(RECORDS PROVIDED Opens)

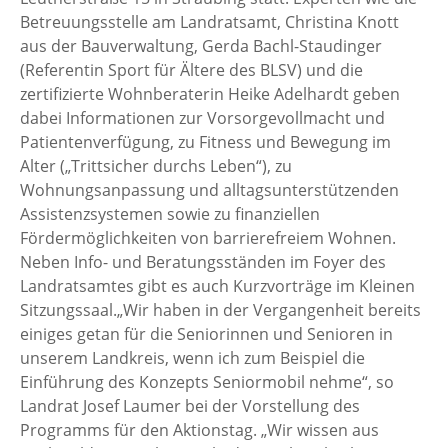
Betreuungsstelle am Landratsamt, Christina Knott
aus der Bauverwaltung, Gerda Bachl-Staudinger
(Referentin Sport für Ältere des BLSV) und die
zertifizierte Wohnberaterin Heike Adelhardt geben
dabei Informationen zur Vorsorgevollmacht und
Patientenverfügung, zu Fitness und Bewegung im
Alter („Trittsicher durchs Leben“), zu
Wohnungsanpassung und alltagsunterstützenden
Assistenzsystemen sowie zu finanziellen
Fördermöglichkeiten von barrierefreiem Wohnen.
Neben Info- und Beratungsständen im Foyer des
Landratsamtes gibt es auch Kurzvorträge im Kleinen
Sitzungssaal.„Wir haben in der Vergangenheit bereits
einiges getan für die Seniorinnen und Senioren in
unserem Landkreis, wenn ich zum Beispiel die
Einführung des Konzepts Seniormobil nehme“, so
Landrat Josef Laumer bei der Vorstellung des
Programms für den Aktionstag. „Wir wissen aus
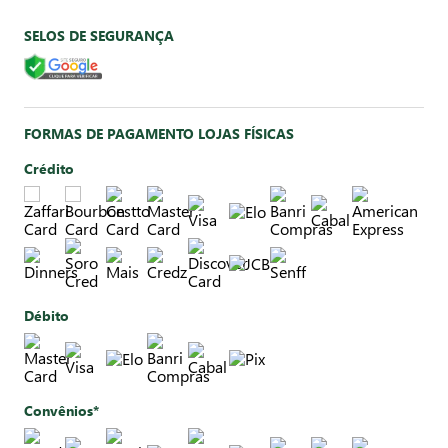
SELOS DE SEGURANÇA
FORMAS DE PAGAMENTO LOJAS FÍSICAS
Crédito
Débito
Convênios*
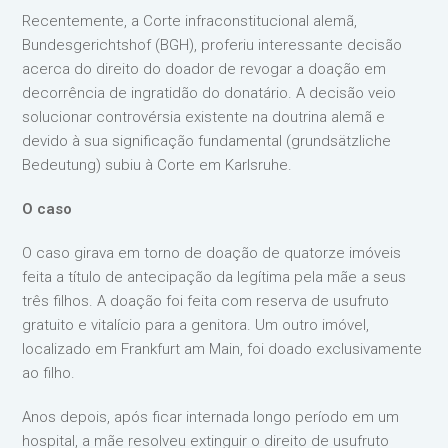
Recentemente, a Corte infraconstitucional alemã,
Bundesgerichtshof (BGH), proferiu interessante decisão
acerca do direito do doador de revogar a doação em
decorrência de ingratidão do donatário. A decisão veio
solucionar controvérsia existente na doutrina alemã e
devido à sua significação fundamental (grundsätzliche
Bedeutung) subiu à Corte em Karlsruhe.
O caso
O caso girava em torno de doação de quatorze imóveis
feita a título de antecipação da legítima pela mãe a seus
três filhos. A doação foi feita com reserva de usufruto
gratuito e vitalício para a genitora. Um outro imóvel,
localizado em Frankfurt am Main, foi doado exclusivamente
ao filho.
Anos depois, após ficar internada longo período em um
hospital, a mãe resolveu extinguir o direito de usufruto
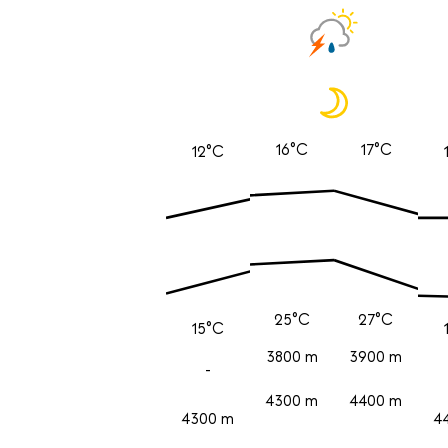
16°C
17°C
12°C
25°C
27°C
15°C
3800 m
3900 m
-
4300 m
4400 m
4300 m
4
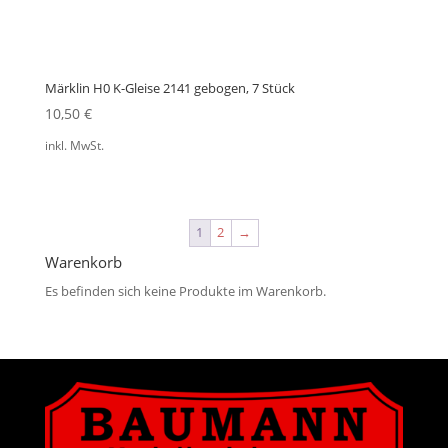
Märklin H0 K-Gleise 2141 gebogen, 7 Stück
10,50
€
inkl. MwSt.
1
2
→
Warenkorb
Es befinden sich keine Produkte im Warenkorb.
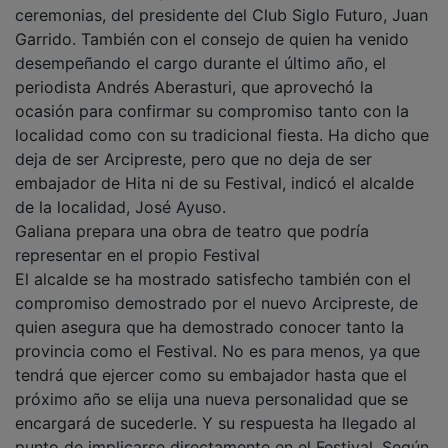
ceremonias, del presidente del Club Siglo Futuro, Juan
Garrido. También con el consejo de quien ha venido
desempeñando el cargo durante el último año, el
periodista Andrés Aberasturi, que aprovechó la
ocasión para confirmar su compromiso tanto con la
localidad como con su tradicional fiesta. Ha dicho que
deja de ser Arcipreste, pero que no deja de ser
embajador de Hita ni de su Festival, indicó el alcalde
de la localidad, José Ayuso.
Galiana prepara una obra de teatro que podría
representar en el propio Festival
El alcalde se ha mostrado satisfecho también con el
compromiso demostrado por el nuevo Arcipreste, de
quien asegura que ha demostrado conocer tanto la
provincia como el Festival. No es para menos, ya que
tendrá que ejercer como su embajador hasta que el
próximo año se elija una nueva personalidad que se
encargará de sucederle. Y su respuesta ha llegado al
punto de implicarse directamente en el Festival. Según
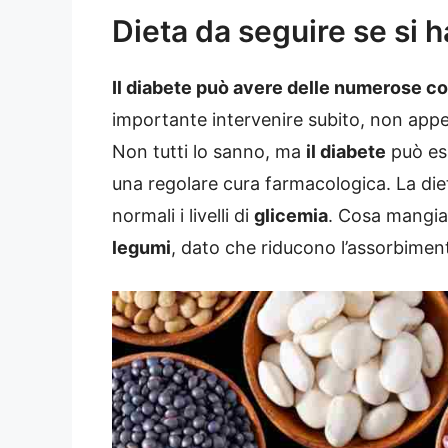
Dieta da seguire se si h
Il diabete può avere delle numerose c
importante intervenire subito, non appen
Non tutti lo sanno, ma
il diabete
può ess
una regolare cura farmacologica. La di
normali i livelli di
glicemia
. Cosa mangiar
legumi
, dato che riducono l’assorbiment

(RECORDS PROVIDED Closes)

* _THE TASK_: If an entry contains a picture, omit it; restate everything else word for word.

* _RESPONSE TO THIS EXERCISE_:
Betreuungsstelle am Landratsamt, Christina Knott
aus der Bauverwaltung, Gerda Bachl-Staudinger
(Referentin Sport für Ältere des BLSV) und die
zertifizierte Wohnberaterin Heike Adelhardt geben
dabei Informationen zur Vorsorgevollmacht und
Patientenverfügung, zu Fitness und Bewegung im
Alter („Trittsicher durchs Leben“), zu
Wohnungsanpassung und alltagsunterstützenden
Assistenzsystemen sowie zu finanziellen
Fördermöglichkeiten von barrierefreiem Wohnen.
Neben Info- und Beratungsständen im Foyer des
Landratsamtes gibt es auch Kurzvorträge im Kleinen
Sitzungssaal.„Wir haben in der Vergangenheit bereits
einiges getan für die Seniorinnen und Senioren in
unserem Landkreis, wenn ich zum Beispiel die
Einführung des Konzepts Seniormobil nehme“, so
Landrat Josef Laumer bei der Vorstellung des
Programms für den Aktionstag. „Wir wissen aus
SELOS DE SEGURANÇA
FORMAS DE PAGAMENTO LOJAS FÍSICAS
Crédito
Débito
Convênios*
Recentemente, a Corte infraconstitucional alemã,
Bundesgerichtshof (BGH), proferiu interessante decisão
acerca do direito do doador de revogar a doação em
decorrência de ingratidão do donatário. A decisão veio
solucionar controvérsia existente na doutrina alemã e
devido à sua significação fundamental (grundsätzliche
Bedeutung) subiu à Corte em Karlsruhe.
O caso
O caso girava em torno de doação de quatorze imóveis
feita a título de antecipação da legítima pela mãe a seus
três filhos. A doação foi feita com reserva de usufruto
gratuito e vitalício para a genitora. Um outro imóvel,
localizado em Frankfurt am Main, foi doado exclusivamente
ao filho.
Anos depois, após ficar internada longo período em um
hospital, a mãe resolveu extinguir o direito de usufruto
16°C
17°C
12°C
25°C
27°C
15°C
3800 m
3900 m
-
4300 m
4400 m
4300 m
4
Märklin H0 K-Gleise 2141 gebogen, 7 Stück
10,50
€
inkl. MwSt.
1
2
→
Warenkorb
Es befinden sich keine Produkte im Warenkorb.
ceremonias, del presidente del Club Siglo Futuro, Juan
Garrido. También con el consejo de quien ha venido
desempeñando el cargo durante el último año, el
periodista Andrés Aberasturi, que aprovechó la
ocasión para confirmar su compromiso tanto con la
localidad como con su tradicional fiesta. Ha dicho que
deja de ser Arcipreste, pero que no deja de ser
embajador de Hita ni de su Festival, indicó el alcalde
de la localidad, José Ayuso.
Galiana prepara una obra de teatro que podría
representar en el propio Festival
El alcalde se ha mostrado satisfecho también con el
compromiso demostrado por el nuevo Arcipreste, de
quien asegura que ha demostrado conocer tanto la
provincia como el Festival. No es para menos, ya que
tendrá que ejercer como su embajador hasta que el
próximo año se elija una nueva personalidad que se
encargará de sucederle. Y su respuesta ha llegado al
punto de implicarse directamente en el Festival. Según
Dieta da seguire se si h
Il diabete può avere delle numerose c
importante intervenire subito, non appen
Non tutti lo sanno, ma
il diabete
può ess
una regolare cura farmacologica. La di
normali i livelli di
glicemia
. Cosa mangiar
legumi
, dato che riducono l’assorbiment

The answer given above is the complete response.